All pictures should be dropped, and only the lines from the top of the entries below through the line containing "Ce site web" repeated exactly, both ends included.

## Exercise data:

'''

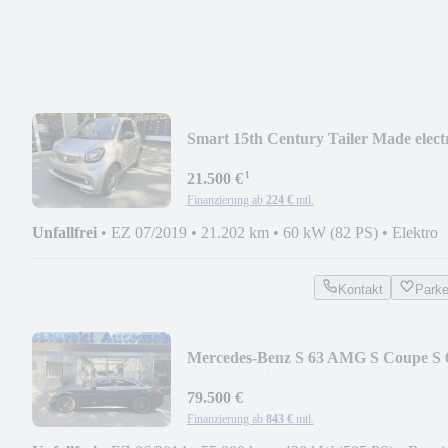
Smart 15th Century Tailer Made elect
drive / EQ
¹
21.500 €
Finanzierung ab
224 €
mtl.
Unfallfrei
•
EZ 07/2019
•
21.202 km
•
60 kW (82 PS)
•
Elektro
Kontakt
Park
Mercedes-Benz S 63 AMG S Coupe S 
AMG 4Matic
79.500 €
Finanzierung ab
843 €
mtl.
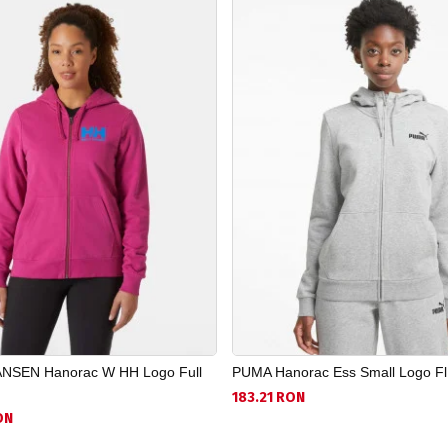
NSEN Hanorac W HH Logo Full
PUMA Hanorac Ess Small Logo Fl
183.21 RON
ON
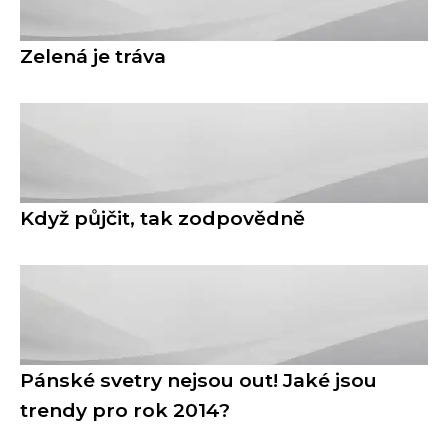
Zelená je tráva
Když půjčit, tak zodpovědně
Pánské svetry nejsou out! Jaké jsou
trendy pro rok 2014?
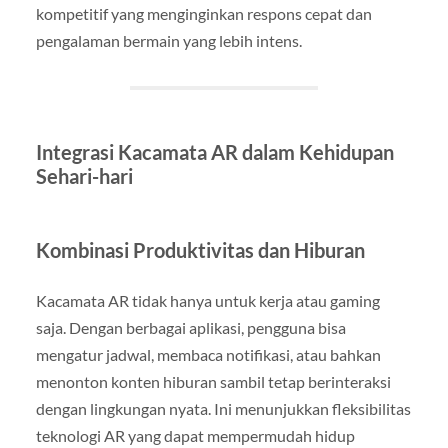
kompetitif yang menginginkan respons cepat dan
pengalaman bermain yang lebih intens.
Integrasi Kacamata AR dalam Kehidupan
Sehari-hari
Kombinasi Produktivitas dan Hiburan
Kacamata AR tidak hanya untuk kerja atau gaming
saja. Dengan berbagai aplikasi, pengguna bisa
mengatur jadwal, membaca notifikasi, atau bahkan
menonton konten hiburan sambil tetap berinteraksi
dengan lingkungan nyata. Ini menunjukkan fleksibilitas
teknologi AR yang dapat mempermudah hidup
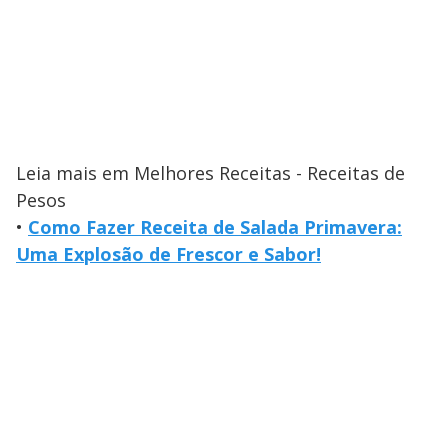
Leia mais em Melhores Receitas - Receitas de
Pesos
•
Como Fazer Receita de Salada Primavera:
Uma Explosão de Frescor e Sabor!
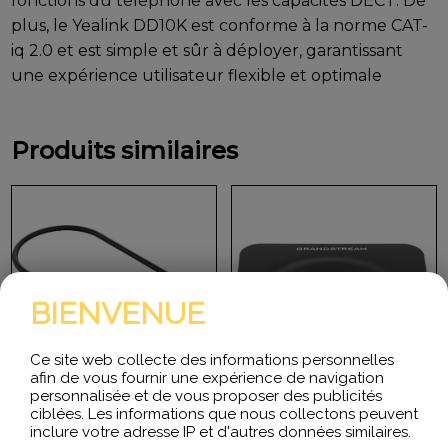
fonctions du téléphone avec les capacités DECT. De
plus, le Yealink DD10K est conforme à la norme CAT-
iq 2.0 et est simple et sûr à déployer, garantissant
une expérience utilisateur flexible et optimale
Produits similaires
BIENVENUE
Ce site web collecte des informations personnelles
afin de vous fournir une expérience de navigation
personnalisée et de vous proposer des publicités
ciblées. Les informations que nous collectons peuvent
inclure votre adresse IP et d'autres données similaires.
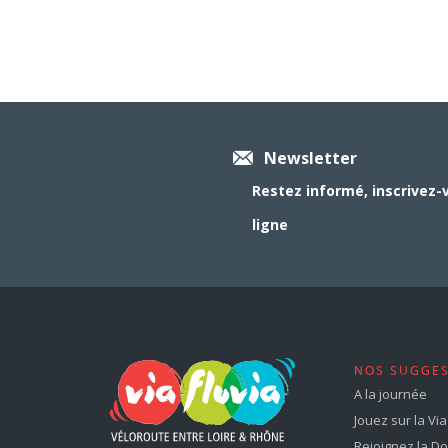
Newsletter
Restez informé, inscrivez-
ligne
NOS SUGGE
A la journée
Jouez sur la Via 
Rejoignez la Dol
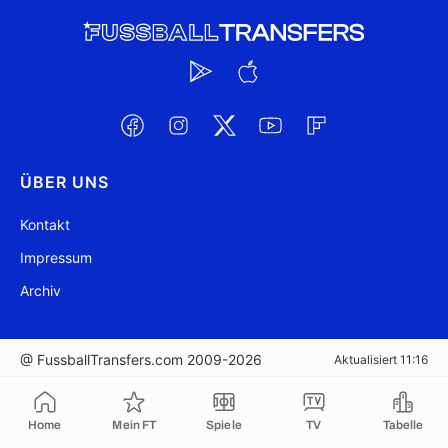
ÜBER UNS
Kontakt
Impressum
Archiv
@ FussballTransfers.com 2009-2026
Aktualisiert 11:16
In die Zwischenablage kopiert
Home
Mein FT
Spiele
TV
Tabelle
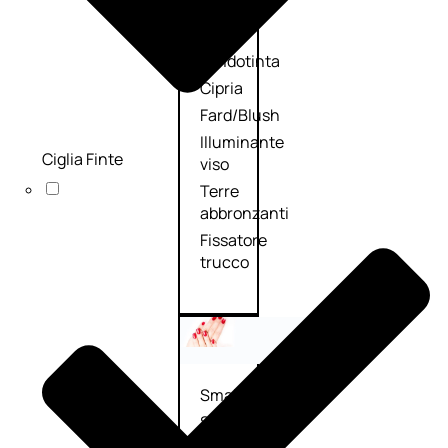
Primer
viso
Fondotinta
Cipria
Fard/Blush
Illuminante
Ciglia Finte
viso
Terre
abbronzanti
Fissatore
trucco
Unghie
Smalto
Smalto
effetti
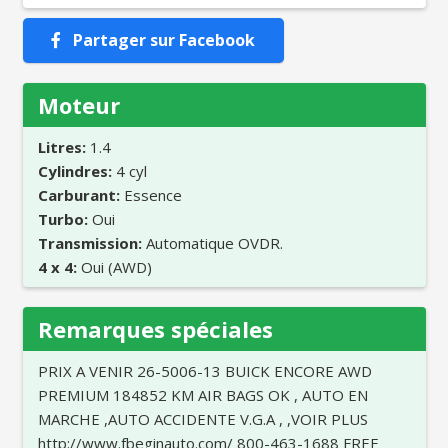
Partager sur Facebook
Moteur
Litres:
1.4
Cylindres:
4 cyl
Carburant:
Essence
Turbo:
Oui
Transmission:
Automatique OVDR.
4 x 4:
Oui (AWD)
Remarques spéciales
PRIX A VENIR 26-5006-13 BUICK ENCORE AWD
PREMIUM 184852 KM AIR BAGS OK , AUTO EN
MARCHE ,AUTO ACCIDENTE V.G.A , ,VOIR PLUS
http://www.fbeginauto.com/ 800-463-1688 FREE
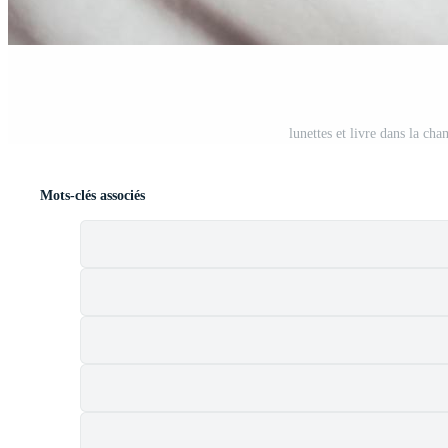
lunettes et livre dans la cha
Mots-clés associés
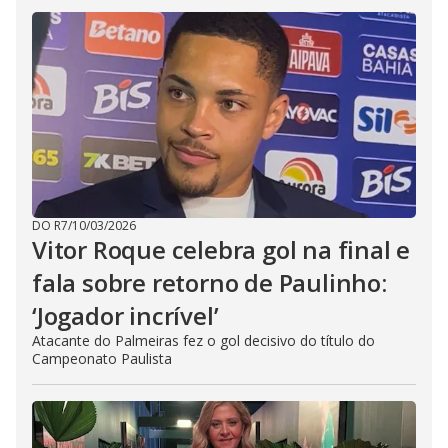
DO R7
/
10/03/2026
Vitor Roque celebra gol na final e
fala sobre retorno de Paulinho:
‘Jogador incrível’
Atacante do Palmeiras fez o gol decisivo do título do
Campeonato Paulista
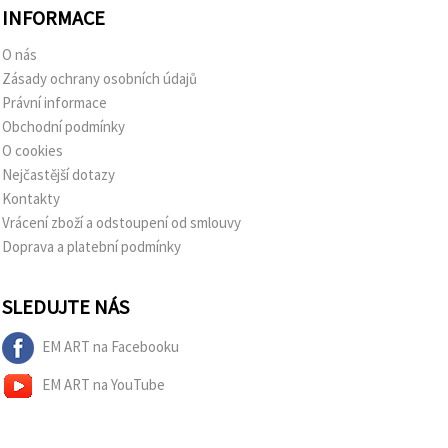
INFORMACE
O nás
Zásady ochrany osobních údajů
Právní informace
Obchodní podmínky
O cookies
Nejčastější dotazy
Kontakty
Vrácení zboží a odstoupení od smlouvy
Doprava a platební podmínky
SLEDUJTE NÁS
EM ART na Facebooku
EM ART na YouTube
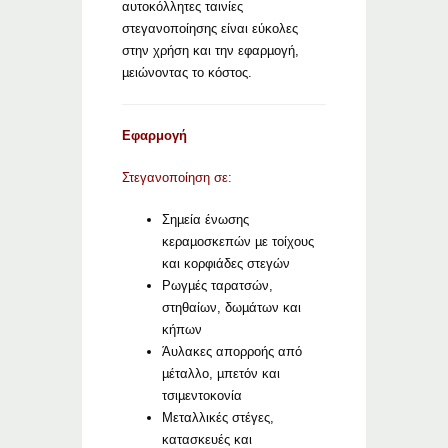
αυτοκόλλητες ταινίες
στεγανοποίησης είναι εύκολες
στην χρήση και την εφαρµογή,
µειώνοντας το κόστος.
Εφαρμογή
Στεγανοποίηση σε:
Σηµεία ένωσης
κεραµοσκεπών µε τοίχους
και κορφιάδες στεγών
Ρωγµές ταρατσών,
στηθαίων, δωµάτων και
κήπων
Άυλακες απορροής από
µέταλλο, µπετόν και
τσιµεντοκονία
Μεταλλικές στέγες,
κατασκευές και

'''

## Written answer:
Smart 15th Century Tailer Made elect
drive / EQ
¹
21.500 €
Finanzierung ab
224 €
mtl.
Unfallfrei
•
EZ 07/2019
•
21.202 km
•
60 kW (82 PS)
•
Elektro
Kontakt
Park
Mercedes-Benz S 63 AMG S Coupe S 
AMG 4Matic
79.500 €
Finanzierung ab
843 €
mtl.
NSEN Hanorac W HH Logo Full
PUMA Hanorac Ess Small Logo Fl
183.21 RON
ON
Zelená je tráva
Když půjčit, tak zodpovědně
Pánské svetry nejsou out! Jaké jsou
trendy pro rok 2014?
kompetitif yang menginginkan respons cepat dan
pengalaman bermain yang lebih intens.
Integrasi Kacamata AR dalam Kehidupan
Sehari-hari
Kombinasi Produktivitas dan Hiburan
Kacamata AR tidak hanya untuk kerja atau gaming
saja. Dengan berbagai aplikasi, pengguna bisa
mengatur jadwal, membaca notifikasi, atau bahkan
menonton konten hiburan sambil tetap berinteraksi
dengan lingkungan nyata. Ini menunjukkan fleksibilitas
teknologi AR yang dapat mempermudah hidup
Leia mais em Melhores Receitas - Receitas de
Pesos
•
Como Fazer Receita de Salada Primavera:
Uma Explosão de Frescor e Sabor!
fonctions du téléphone avec les capacités DECT. De
plus, le Yealink DD10K est conforme à la norme CAT-
iq 2.0 et est simple et sûr à déployer, garantissant
une expérience utilisateur flexible et optimale
Produits similaires
BIENVENUE
Ce site web collecte des informations personnelles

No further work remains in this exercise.